In comparison with other oligopoly models,

  • The aggregate Stackelberg output is greater than the aggregate Cournot output, but less than the aggregate Bertrand output.
  • The Stackelberg price is lower than the Cournot price, but greater than the Bertrand price.
  • The Stackelberg consumer surplus is greater than the Cournot consumer surplus, but lower than the Bertrand consumer surplus.
  • The Stackelberg price is lower than the pure monopoly or cartel price, but greater than the perfectly competitive price.

Applications[edit]

The Stackelberg concept has been extended to dynamic Stackelberg games. See Simaan and Cruz (1973a, 1973b). With the addition of time as a dimension, phenomena not found in static games were discovered, such as violation of the principle of optimality by the leader, Simaan and Cruz (1973b).
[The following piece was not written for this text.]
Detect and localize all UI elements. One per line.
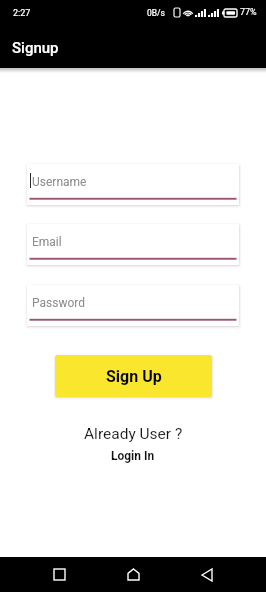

For a survey of applications of Stackelberg differential games to supply chain and marketing channels, see He et al. (2007).

See also[edit]

References[edit]

  • H. von Stackelberg, Market Structure and Equilibrium: 1st Edition Translation into English, Bazin, Urch & Hill, Springer 2011, XIV, 134 p., ISBN 978-3-642-12585-0
  • M. Simaan and J.B. Cruz, Jr., On the Stackelberg Strategy in Nonzero-Sum Games, Journal of Optimization Theory and Applications, Vol. 11, No. 5, May 1973, pp. 533-555.
  • M. Simaan and J.B. Cruz, Jr., Additional Aspects of the Stackelberg Strategy in Nonzero-Sum Games, Journal of Optimization Theory and Applications, Vol. 11, No. 6, June 1973, pp. 613-626.
  • He, X., Prasad, A., Sethi, S.P., and Gutierrez, G. (2007) A Survey of Stackelberg Differential Game Models in Supply and Marketing Channels, Journal of Systems Science and Systems Engineering (JSSSE), 16(4), December 2007, 385-413. Available at http://papers.ssrn.com/sol3/papers.cfm?abstract_id=1069162
  • Fudenberg, D. and Tirole, J. (1993) Game Theory, MIT Press. (see Chapter 3, sect 1)
  • Gibbons, R. (1992) A primer in game theory, Harvester-Wheatsheaf. (see Chapter 2, section 1B)
  • Osborne, M.J. and Rubenstein, A. (1994) A Course in Game Theory, MIT Press (see p 97-98)
  • Oligoply Theory made Simple, Chapter 6 of Surfing Economics by Huw Dixon.